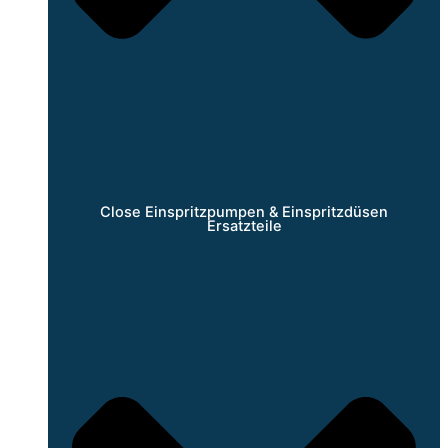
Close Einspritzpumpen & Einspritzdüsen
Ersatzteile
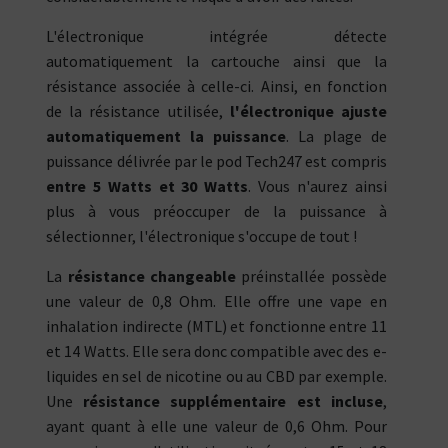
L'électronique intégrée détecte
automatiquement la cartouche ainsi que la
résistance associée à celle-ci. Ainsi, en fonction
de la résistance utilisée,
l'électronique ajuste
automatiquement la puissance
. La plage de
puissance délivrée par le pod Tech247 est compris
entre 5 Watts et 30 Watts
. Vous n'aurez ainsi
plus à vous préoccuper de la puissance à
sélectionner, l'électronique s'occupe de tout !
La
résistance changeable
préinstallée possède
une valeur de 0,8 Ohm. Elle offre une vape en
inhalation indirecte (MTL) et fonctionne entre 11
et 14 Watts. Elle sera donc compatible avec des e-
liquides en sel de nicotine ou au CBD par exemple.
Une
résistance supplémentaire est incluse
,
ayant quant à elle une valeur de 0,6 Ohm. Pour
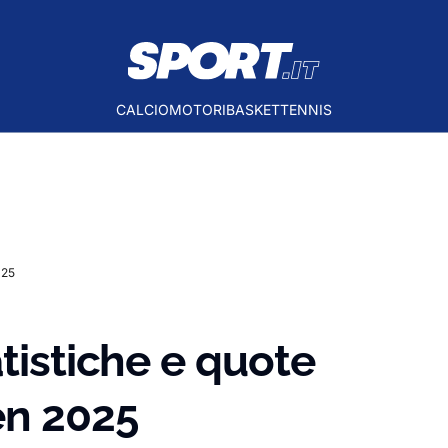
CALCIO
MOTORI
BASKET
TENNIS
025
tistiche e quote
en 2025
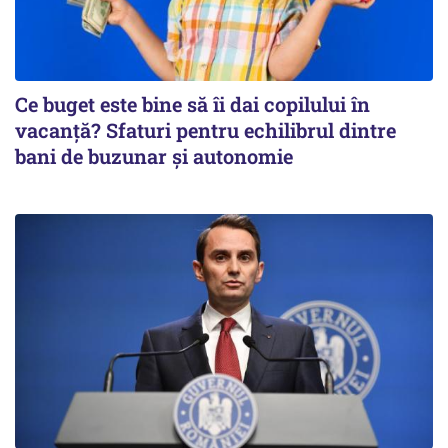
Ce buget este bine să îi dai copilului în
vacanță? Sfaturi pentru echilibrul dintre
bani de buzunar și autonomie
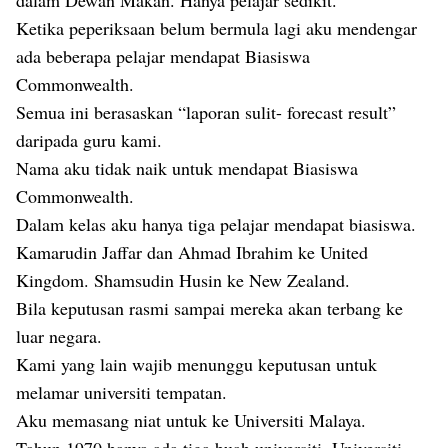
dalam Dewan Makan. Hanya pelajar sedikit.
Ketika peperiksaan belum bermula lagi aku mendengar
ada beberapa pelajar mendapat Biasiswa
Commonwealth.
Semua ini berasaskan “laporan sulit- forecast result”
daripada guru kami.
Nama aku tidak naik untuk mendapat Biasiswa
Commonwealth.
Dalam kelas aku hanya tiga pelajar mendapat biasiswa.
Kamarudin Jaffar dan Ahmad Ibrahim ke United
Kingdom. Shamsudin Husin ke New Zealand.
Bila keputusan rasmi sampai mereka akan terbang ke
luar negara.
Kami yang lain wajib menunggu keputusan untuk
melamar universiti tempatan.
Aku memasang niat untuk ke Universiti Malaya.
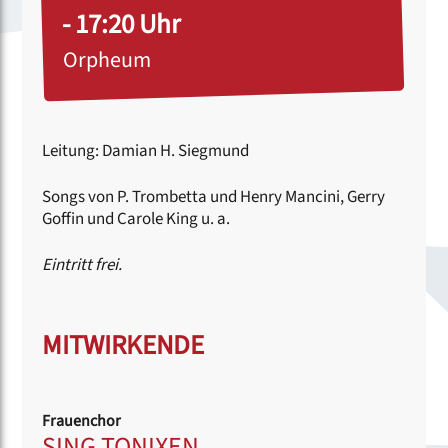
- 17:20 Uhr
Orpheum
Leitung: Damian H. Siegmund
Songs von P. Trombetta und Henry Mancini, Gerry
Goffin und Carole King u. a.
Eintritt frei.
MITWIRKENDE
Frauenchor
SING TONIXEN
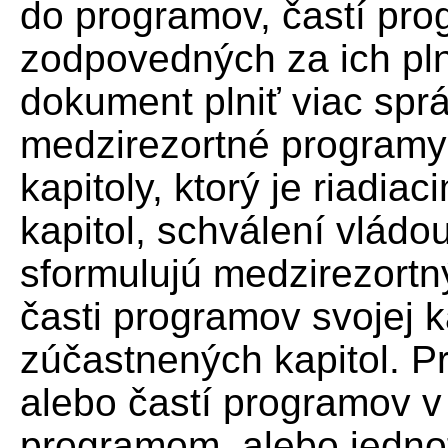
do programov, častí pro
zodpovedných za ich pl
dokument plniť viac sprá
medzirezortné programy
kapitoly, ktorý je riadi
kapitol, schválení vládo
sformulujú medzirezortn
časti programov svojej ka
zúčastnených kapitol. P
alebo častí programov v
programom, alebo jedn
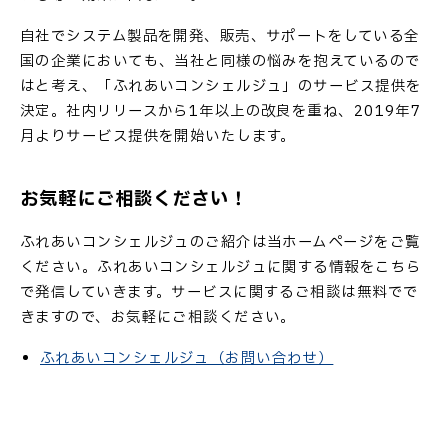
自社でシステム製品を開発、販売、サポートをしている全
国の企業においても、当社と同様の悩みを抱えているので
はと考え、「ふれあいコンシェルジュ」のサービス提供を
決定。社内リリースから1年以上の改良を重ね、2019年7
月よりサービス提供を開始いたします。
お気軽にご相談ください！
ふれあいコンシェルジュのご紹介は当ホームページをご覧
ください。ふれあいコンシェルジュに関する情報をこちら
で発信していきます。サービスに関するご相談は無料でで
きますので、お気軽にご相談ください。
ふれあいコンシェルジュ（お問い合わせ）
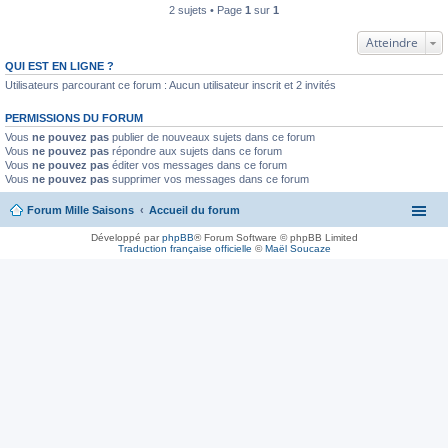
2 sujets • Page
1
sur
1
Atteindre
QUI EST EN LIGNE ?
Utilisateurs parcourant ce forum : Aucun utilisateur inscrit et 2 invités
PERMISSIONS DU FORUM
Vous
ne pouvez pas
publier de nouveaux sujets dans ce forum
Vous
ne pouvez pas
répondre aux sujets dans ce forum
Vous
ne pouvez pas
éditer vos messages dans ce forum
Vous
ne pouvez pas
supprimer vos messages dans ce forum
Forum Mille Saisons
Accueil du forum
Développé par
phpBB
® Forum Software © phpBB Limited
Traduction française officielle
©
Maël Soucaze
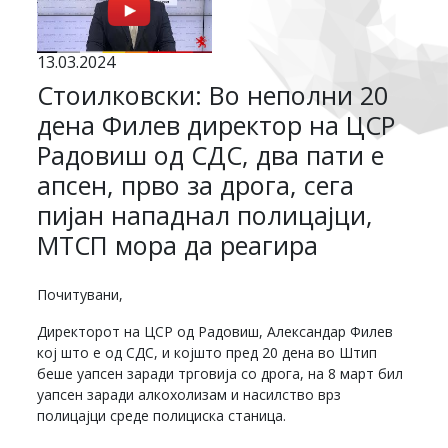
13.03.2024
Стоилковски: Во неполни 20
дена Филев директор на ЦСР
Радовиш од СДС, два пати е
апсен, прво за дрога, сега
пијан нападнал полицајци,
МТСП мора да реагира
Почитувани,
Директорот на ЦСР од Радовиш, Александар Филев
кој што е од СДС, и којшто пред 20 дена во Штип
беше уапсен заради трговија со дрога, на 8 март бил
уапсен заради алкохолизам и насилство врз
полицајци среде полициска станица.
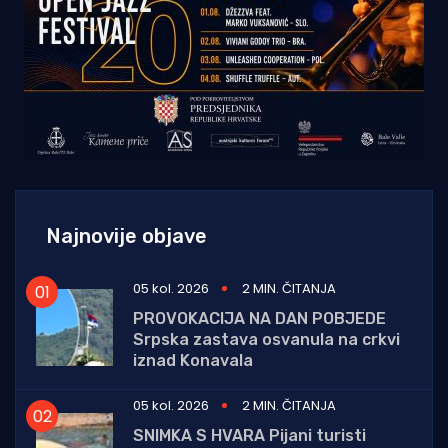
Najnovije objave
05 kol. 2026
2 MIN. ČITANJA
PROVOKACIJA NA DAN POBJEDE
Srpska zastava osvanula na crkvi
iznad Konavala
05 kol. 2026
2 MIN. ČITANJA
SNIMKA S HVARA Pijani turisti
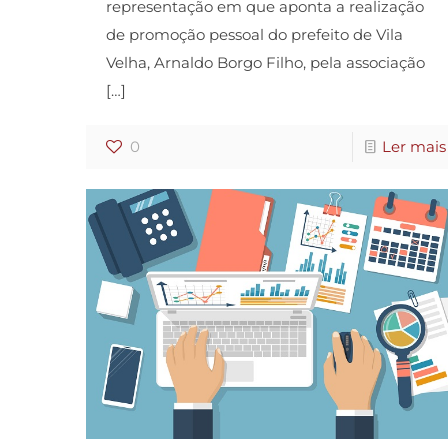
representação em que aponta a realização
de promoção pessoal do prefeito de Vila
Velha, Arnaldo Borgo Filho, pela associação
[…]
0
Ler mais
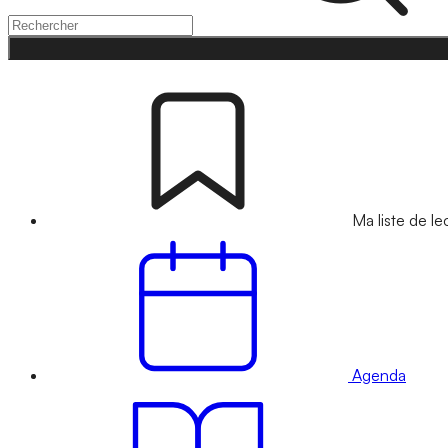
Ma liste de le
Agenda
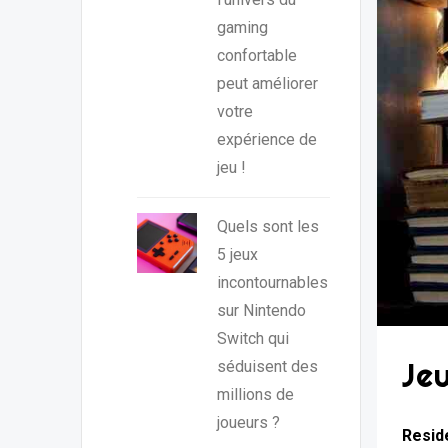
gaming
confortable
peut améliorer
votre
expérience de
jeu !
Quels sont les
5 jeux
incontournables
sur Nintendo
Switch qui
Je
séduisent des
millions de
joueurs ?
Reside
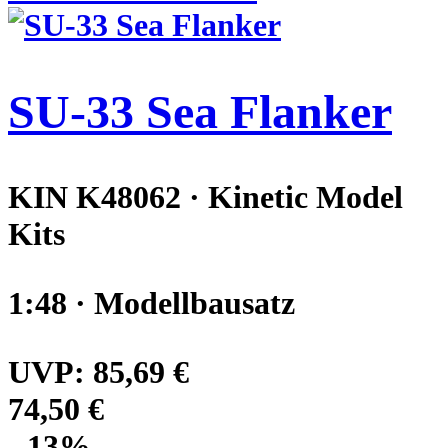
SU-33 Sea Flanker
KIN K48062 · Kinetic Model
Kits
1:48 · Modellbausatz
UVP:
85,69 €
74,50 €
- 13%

—————

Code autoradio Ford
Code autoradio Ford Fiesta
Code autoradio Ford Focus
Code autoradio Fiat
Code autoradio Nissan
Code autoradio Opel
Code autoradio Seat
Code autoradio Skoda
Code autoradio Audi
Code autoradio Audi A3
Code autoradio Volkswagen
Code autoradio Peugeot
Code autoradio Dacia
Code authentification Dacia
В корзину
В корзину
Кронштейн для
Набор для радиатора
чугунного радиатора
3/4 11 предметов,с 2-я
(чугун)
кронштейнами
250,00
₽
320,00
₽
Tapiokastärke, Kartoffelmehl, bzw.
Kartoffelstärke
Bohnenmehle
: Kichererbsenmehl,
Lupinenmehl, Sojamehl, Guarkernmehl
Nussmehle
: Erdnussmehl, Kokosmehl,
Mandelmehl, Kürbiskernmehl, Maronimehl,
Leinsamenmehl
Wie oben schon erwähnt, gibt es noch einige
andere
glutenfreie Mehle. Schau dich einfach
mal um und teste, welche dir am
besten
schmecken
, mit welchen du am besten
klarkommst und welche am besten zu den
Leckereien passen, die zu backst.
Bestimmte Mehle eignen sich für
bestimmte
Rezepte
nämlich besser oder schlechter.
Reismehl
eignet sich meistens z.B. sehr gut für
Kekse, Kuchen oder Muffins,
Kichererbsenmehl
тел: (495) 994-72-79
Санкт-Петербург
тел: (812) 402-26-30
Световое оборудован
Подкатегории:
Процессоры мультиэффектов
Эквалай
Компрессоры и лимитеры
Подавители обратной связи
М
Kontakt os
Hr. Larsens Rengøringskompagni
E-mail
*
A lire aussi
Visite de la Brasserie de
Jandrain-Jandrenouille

—————

Your instructions
When you reach the line containing "nämlich besser oder schlechter." in the data above, start copying exactly, and stop after the line containing "Jandrain-Jandrenouille".

Solution
nämlich besser oder schlechter.
Reismehl
eignet sich meistens z.B. sehr gut für
Kekse, Kuchen oder Muffins,
Kichererbsenmehl
тел: (495) 994-72-79
Санкт-Петербург
тел: (812) 402-26-30
Световое оборудован
Подкатегории:
Процессоры мультиэффектов
Эквалай
Компрессоры и лимитеры
Подавители обратной связи
М
Kontakt os
Hr. Larsens Rengøringskompagni
E-mail
*
A lire aussi
Visite de la Brasserie de
Jandrain-Jandrenouille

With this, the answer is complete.